役員改選では、新団長に李宜弘氏、議長に尹憲祚氏、監察委員長に白政運氏がそれぞれ就任した。李新団長は「民団主導で県内の同胞社会を大統合していきたい。また、県本部のホームページを開設し、ネットワークを構築したい。生活相談センターの開設も検討している」と抱負を語った。
◆京都
左から許議長、金団長、張監察委員長

24日、本部会館で第68回定期地方委員会と第42回定期地方大会が開かれた。駐大阪韓国総領事館の梁宰国副総領事をはじめ、鄭夢周中央副団長、地方委員らおよそ60人が出席した。
2018年度の活動方針では、民団京都改革委員会の継続、次世代育成と民族教育、ヘイトスピーチの根絶など、全7項目の計画が採択された。
また、伏見支部を直轄にしたことが報告されたほか、地方委員・代議員の定数変更改正案が承認された。
任期満了に伴う役員改選では、新団長に金政弘氏、新議長に許民九氏、新監察委員長に張祥一氏がそれぞれ選出された。
金新団長は、閉鎖した支部の立て直しなど、支部の再生と活性化に取り組むことを強調。「団員サービス、次世代育成、財源確保にも力を入れていく」と語った。
◆西東京
25日、本部会館で第66回定期地方委員会と第49回定期地方大会を開いた。
昨年度の活動報告と決算報告を終え、2018年度の活動方針と予算案を発表した。
今年度の活動方針では、ヘイトスピーチの根絶と地方参政権の獲得に注力することが掲げられ、南北頂上会談の動きを注視していくことも確認した。役員改選では、全實団長、崔玉賛議長、朴秀浩監察委員長がそれぞれ再選された。

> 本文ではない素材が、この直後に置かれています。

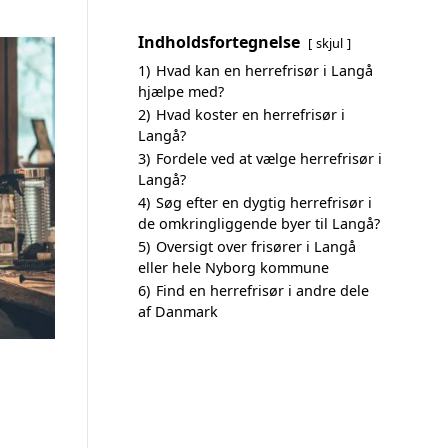
Indholdsfortegnelse
skjul
1)
Hvad kan en herrefrisør i Langå
hjælpe med?
2)
Hvad koster en herrefrisør i
Langå?
3)
Fordele ved at vælge herrefrisør i
Langå?
4)
Søg efter en dygtig herrefrisør i
de omkringliggende byer til Langå?
5)
Oversigt over frisører i Langå
eller hele Nyborg kommune
6)
Find en herrefrisør i andre dele
af Danmark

全団長は再任あいさつで「本部会館の有効活用を考えていきたい。また、4・5世を積極的に取り込めるような環境をつくっていきたい」と抱負を語った。
◆山口
25日、シーモールパレスで第59回定期地方委員会と第45回定期地方大会を開いた。今年度の活動方針として、中央本部の指針に基づき、各支部における戸別訪問の実施や婦人会との連携を強化していくことを確認した。
役員改選では、新団長に林源玉氏、議長に黄正吉氏、監察委員長に河正明氏が就任した。林団長は就任あいさつで「長く組織に携わってきた身として、民団のために全力を注いでいきたい」と語った。
岡山新三機関長(中央が金団長)
◆岡山

25日、本部会館で第57回定期地方委員会と第46回定期地方大会を開催。委員会は在籍41人中26人、地方大会は在籍84人中44人が出席した。
大会で行われた役員改選では、新団長に金成植氏、議長に辛鐘連氏、監察委員長に姜権錫氏がそれぞれ選出された。
金新団長は就任辞で「創団時の精神に戻り、家庭訪問などを通じて団員との距離を縮めていきたい。また、新規定住者や若者などの新規団員の掘り起こしに注力し、組織の活性化を目指したい」と抱負を語った。